[Stored data entries]
>>>>

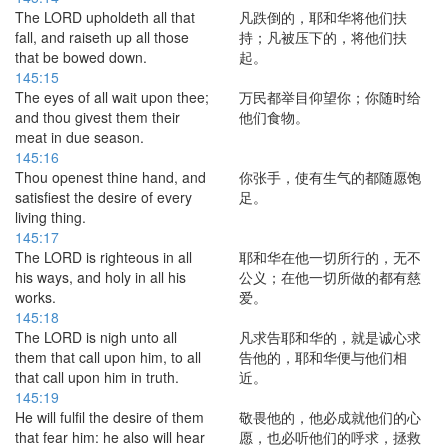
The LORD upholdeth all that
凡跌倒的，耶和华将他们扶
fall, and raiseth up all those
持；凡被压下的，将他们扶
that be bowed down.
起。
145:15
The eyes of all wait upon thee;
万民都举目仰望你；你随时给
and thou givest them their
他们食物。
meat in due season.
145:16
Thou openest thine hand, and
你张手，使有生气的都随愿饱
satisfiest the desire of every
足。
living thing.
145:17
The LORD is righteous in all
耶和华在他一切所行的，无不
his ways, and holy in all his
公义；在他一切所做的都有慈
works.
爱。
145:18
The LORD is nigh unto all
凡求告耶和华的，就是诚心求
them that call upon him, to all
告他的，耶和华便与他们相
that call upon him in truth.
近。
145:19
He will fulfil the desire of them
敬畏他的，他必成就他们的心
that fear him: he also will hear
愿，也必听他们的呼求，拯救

<<<<
>>>>

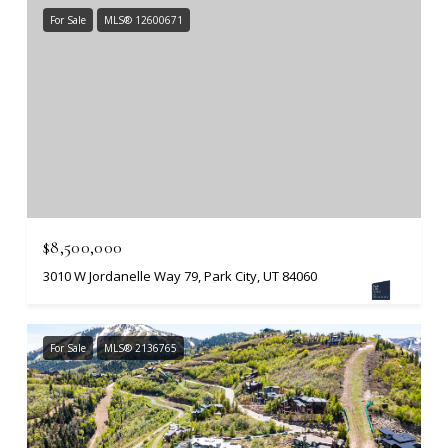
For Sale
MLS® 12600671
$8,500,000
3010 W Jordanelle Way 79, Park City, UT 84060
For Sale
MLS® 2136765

<<<<
>>>>

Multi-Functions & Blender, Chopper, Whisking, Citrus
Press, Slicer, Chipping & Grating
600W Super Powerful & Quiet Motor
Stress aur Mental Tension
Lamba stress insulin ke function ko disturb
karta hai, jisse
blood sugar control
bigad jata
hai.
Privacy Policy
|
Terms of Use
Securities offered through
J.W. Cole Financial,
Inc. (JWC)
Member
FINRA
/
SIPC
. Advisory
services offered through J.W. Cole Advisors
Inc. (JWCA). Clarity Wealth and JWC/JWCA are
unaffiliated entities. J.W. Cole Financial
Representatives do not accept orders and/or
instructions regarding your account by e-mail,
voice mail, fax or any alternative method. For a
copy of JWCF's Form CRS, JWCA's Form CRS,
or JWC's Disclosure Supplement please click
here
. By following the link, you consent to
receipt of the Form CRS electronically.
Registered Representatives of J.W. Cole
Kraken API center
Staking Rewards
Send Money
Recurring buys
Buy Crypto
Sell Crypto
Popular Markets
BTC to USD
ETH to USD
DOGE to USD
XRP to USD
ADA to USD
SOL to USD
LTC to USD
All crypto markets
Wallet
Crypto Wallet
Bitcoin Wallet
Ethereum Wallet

<<<<

WHAT TO WORK ON: Look above for the line containing "The LORD upholdeth all that". Output from there through the line containing "耶和华在他一切所行的，无不", exactly and inclusively.

TASK OUTPUT:
The LORD upholdeth all that
凡跌倒的，耶和华将他们扶
fall, and raiseth up all those
持；凡被压下的，将他们扶
that be bowed down.
起。
145:15
The eyes of all wait upon thee;
万民都举目仰望你；你随时给
and thou givest them their
他们食物。
meat in due season.
145:16
Thou openest thine hand, and
你张手，使有生气的都随愿饱
satisfiest the desire of every
足。
living thing.
145:17
The LORD is righteous in all
耶和华在他一切所行的，无不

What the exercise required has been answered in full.